Here she is again, from Feb. 21, 2016.  Ellen is telling her to stuff it, and getting away with it. 



Today, she was holding her left eye closed. Uh-oh. Not good. I'll have to watch out for this one, to see how she fares with that eye.
I would imagine it's all too easy to run a twig into your eye, get a scratched cornea when you're bounding through the thickets. Poor dear. Hoping it doesn't go the way poor Ellen's eye did.



Two fawns accompanied the does. Hey, little man, I know you!


It was Ellen's son Pinky! See his pinkish nose, his little buttons, the white spats on his feet?

Pinky, Dec. 14, 2016.

Meanwhile, the second fawn moved out under the pines and began eating oak leaves. 


I was immediately arrested by her feet. Look at those white spats!


It was Pinky's twin sister Flag! Her wide white eye rings, bright bib, and white stripes down the back of her forelegs were all in evidence. I had never seen her feet before, so their markings were a nice surprise. Figures her feet would be flashy too. What a pretty girl she is. 

Even with her mouth stuffed with dry leaves. I'm guessing she was feeling the need for a little roughage. I feel it, too, having just gone back on the Atkins diet in a sort of last-ditch holiday Hail Mary. Right when everybody's throwing Christmas cookies at you, that's the time to say no more. If you're a total masochist, at least. The shoe fits. Hurts, but it fits.

Flag, Dec. 14, 2016. Look at those eyebrows! And her fancy toe shoes!

I hope and pray Flag and Pinky will stay together and let me watch them grow up.
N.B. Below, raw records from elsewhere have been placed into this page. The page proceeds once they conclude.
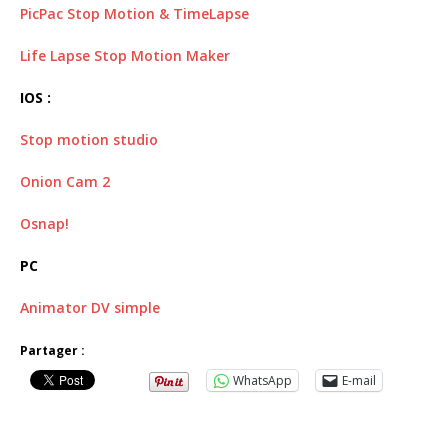
PicPac Stop Motion & TimeLapse
Life Lapse Stop Motion Maker
IOS :
Stop motion studio
Onion Cam 2
Osnap!
PC
Animator DV simple
Partager :
WhatsApp
E-mail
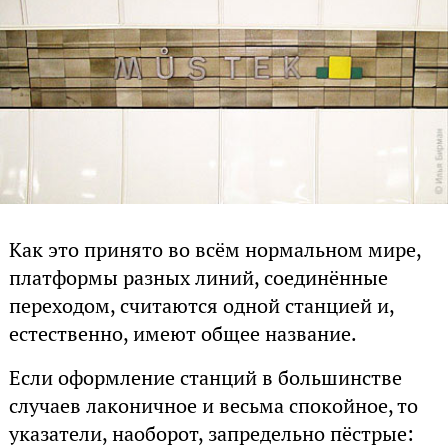
Как это принято во всём нормальном мире,
платформы разных линий, соединённые
переходом, считаются одной станцией и,
естественно, имеют общее название.
Если оформление станций в большинстве
случаев лаконичное и весьма спокойное, то
указатели, наоборот, запредельно пёстрые:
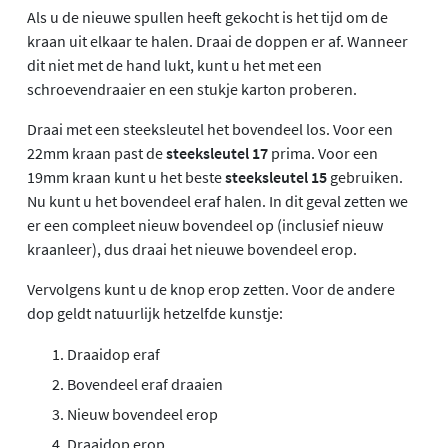
Als u de nieuwe spullen heeft gekocht is het tijd om de
kraan uit elkaar te halen. Draai de doppen er af. Wanneer
dit niet met de hand lukt, kunt u het met een
schroevendraaier en een stukje karton proberen.
Draai met een steeksleutel het bovendeel los. Voor een
22mm kraan past de
steeksleutel 17
prima. Voor een
19mm kraan kunt u het beste
steeksleutel 15
gebruiken.
Nu kunt u het bovendeel eraf halen. In dit geval zetten we
er een compleet nieuw bovendeel op (inclusief nieuw
kraanleer), dus draai het nieuwe bovendeel erop.
Vervolgens kunt u de knop erop zetten. Voor de andere
dop geldt natuurlijk hetzelfde kunstje:
Draaidop eraf
Bovendeel eraf draaien
Nieuw bovendeel erop
Draaidop erop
It's the least I can do to honor little crooked Ellen, whom I still miss every day.  But seeing her in her children's faces helps a lot.
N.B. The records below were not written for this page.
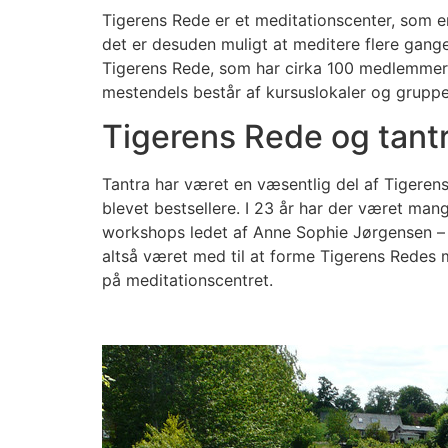
Tigerens Rede er et meditationscenter, som e
det er desuden muligt at meditere flere gange 
Tigerens Rede, som har cirka 100 medlemmer,
mestendels består af kursuslokaler og grupp
Tigerens Rede og tant
Tantra har været en væsentlig del af Tigeren
blevet bestsellere. I 23 år har der været ma
workshops ledet af Anne Sophie Jørgensen – o
altså været med til at forme Tigerens Redes 
på meditationscentret.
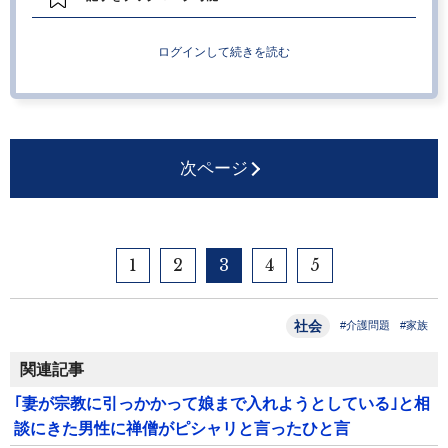
ログインして続きを読む
次ページ
1
2
3
4
5
社会
#介護問題
#家族
関連記事
｢妻が宗教に引っかかって娘まで入れようとしている｣と相
談にきた男性に禅僧がピシャリと言ったひと言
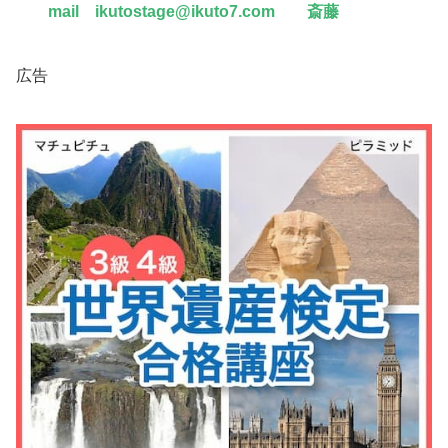
mail ikutostage@ikuto7.com 斎藤
広告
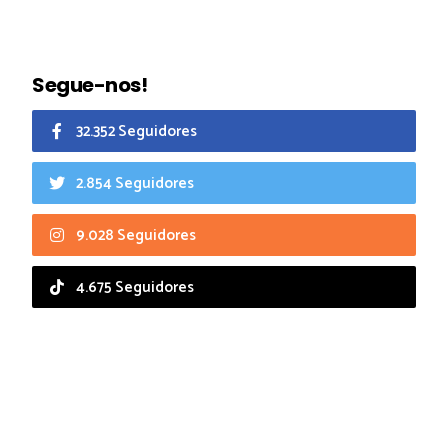
Segue-nos!
32.352 Seguidores
2.854 Seguidores
9.028 Seguidores
4.675 Seguidores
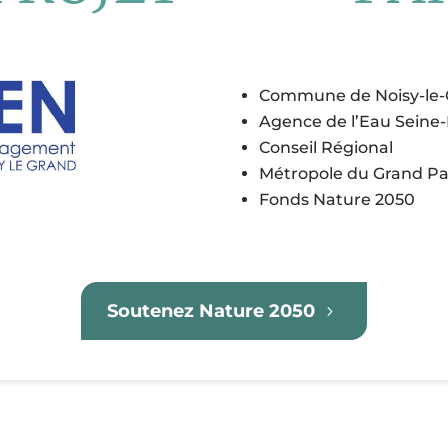
Commune de Noisy-le-
Agence de l’Eau Sein
Conseil Régional
Métropole du Grand Pa
Fonds Nature 2050
Soutenez Nature 2050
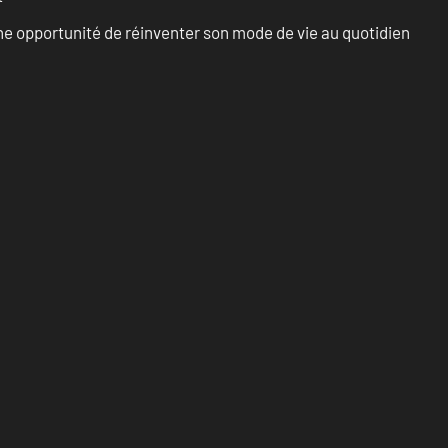
e opportunité de réinventer son mode de vie au quotidien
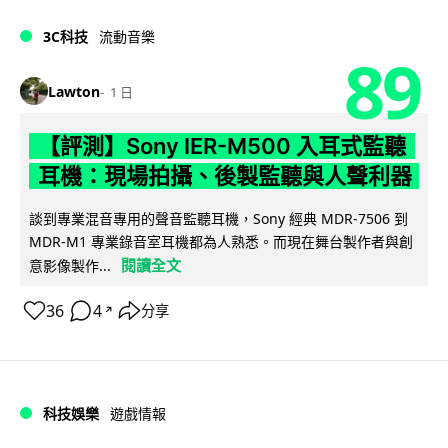
3C科技
流動音樂
89
Lawton
1 日
【評測】Sony IER-M500 入耳式監聽
耳機：現場拍攝、後製監聽與人聲利器
談到專業混音專用的聲音監聽耳機，Sony 經典 MDR-7506 到
MDR-M1 專業錄音室耳機都為人熟悉。而現在舞台製作者與創
閱讀全文
意影像製作...
36
4
分享
↗
科技娛樂
遊戲情報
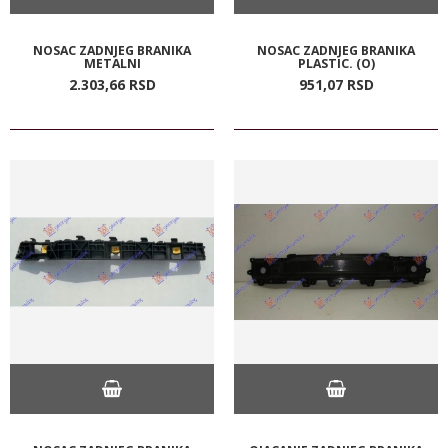
NOSAC ZADNJEG BRANIKA
NOSAC ZADNJEG BRANIKA
METALNI
PLASTIC. (O)
2.303,
66
RSD
951,
07
RSD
Ellen, Dec. 19, 2015--just a year ago.

 Pinky, every bit his mother's son. Pinky's not so flashy as Flag, but he will be when he gets his crown next summer. Look here at the shape of his white eyerings. The contrast between them and his darker forehead make him look a bit puzzled, in contrast to Flag's wide surprised look. 



For now, he's got a little yarmulke of snow, which plopped onto his sweet head while he was foraging for Japanese honeysuckle leaves. Eat hearty, my boy. Plenty of that stuff.
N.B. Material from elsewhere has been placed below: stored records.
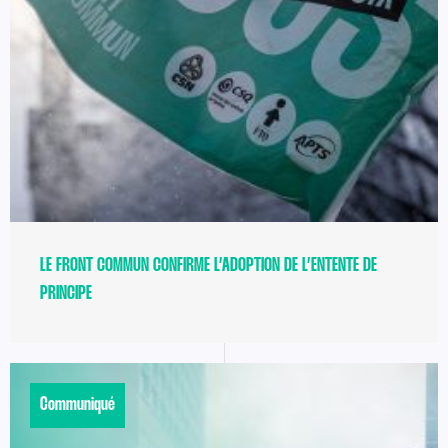
LE FRONT COMMUN CONFIRME L’ADOPTION DE L’ENTENTE DE
PRINCIPE
Communiqué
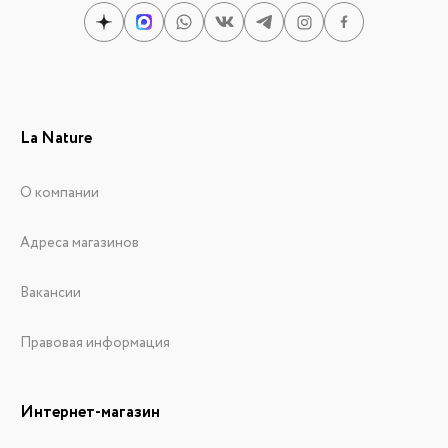
La Nature
О компании
Адреса магазинов
Вакансии
Правовая информация
Интернет-магазин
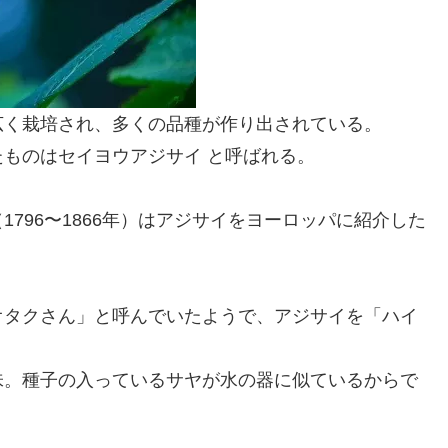
広く栽培され、多くの品種が作り出されている。
ものはセイヨウアジサイ と呼ばれる。
796〜1866年）はアジサイをヨーロッパに紹介した
オタクさん」と呼んでいたようで、アジサイを「ハイ
味。種子の入っているサヤが水の器に似ているからで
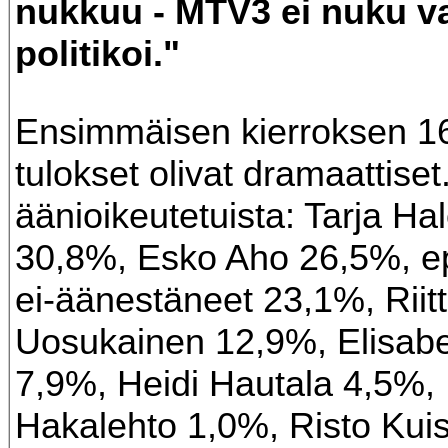
nukkuu - MTV3 ei nuku v
politikoi."
Ensimmäisen kierroksen 1
tulokset olivat dramaattiset
äänioikeutetuista: Tarja Ha
30,8%, Esko Aho 26,5%, e
ei-äänestäneet 23,1%, Riit
Uosukainen 12,9%, Elisab
7,9%, Heidi Hautala 4,5%, 
Hakalehto 1,0%, Risto Kui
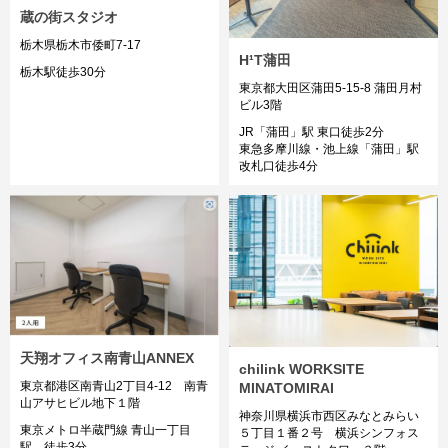
蔵の街スタジオ
栃木県栃木市倭町7-17
H¹T蒲田
栃木駅徒歩30分
東京都大田区蒲田5-15-8 蒲田月村
ビル3階
JR「蒲田」駅 東口徒歩2分
東急多摩川線・池上線「蒲田」駅
改札口徒歩4分
天翔オフィス南青山ANNEX
chilink WORKSITE
東京都港区南青山2丁目4-12 南青
MINATOMIRAI
山アサヒビル地下１階
神奈川県横浜市西区みなとみらい
東京メトロ半蔵門線 青山一丁目
５丁目１番２号 横浜シンフォス
駅 徒歩3分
I was ecstatic to find my three friends still alive after gun season, to puzzle over and figure out the identity of the squinty doe; to have one more bit of identifying bling on Flag. Her hind feet, even whiter than the front ones. She's a magic fawn. The first time I saw her mother in 2009, she was exactly here, in this spot, giving me exactly that look.

Ellen, Feb. 2009. See her little white toe shoes?

Flag, Dec. 18, 2016. Her face isn't crooked; her neck isn't bent.
But she's Ellen, incarnate.
 The pine trunks are much thicker now, and the one Ellen was standing near has fallen down and died.  You can see its cut stump in Flag's picture. The leaning pine to the right has gone all yellow. It will come down this year. Planting those three pines was practically the first thing Bill and I did on moving into this house in December of 1992. And now they're ageing out.

The only constant is change. And genetics. Oh beautiful genetics. I see my DNA spooling out in my kids, and it humbles and amazes me. I know what they're going to say before they form the words. I understand them on a cellular level, because their cells came from mine. And I see more than a hint of Ellen in these fawns. I see her, healed and whole again, and seeing her gives me hope and joy and peace in a deeply troubled time.


Pinky frowns and asks, "Must you stare?" 


Oh Pinky. Yes. I must. I was a friend of your mama's. And besides, it's my job. Staring, and sharing. 

Merry Christmas, happy Hanukkah, joyous Kwanzaa, groovy Festivus to all you deer-lovers out there.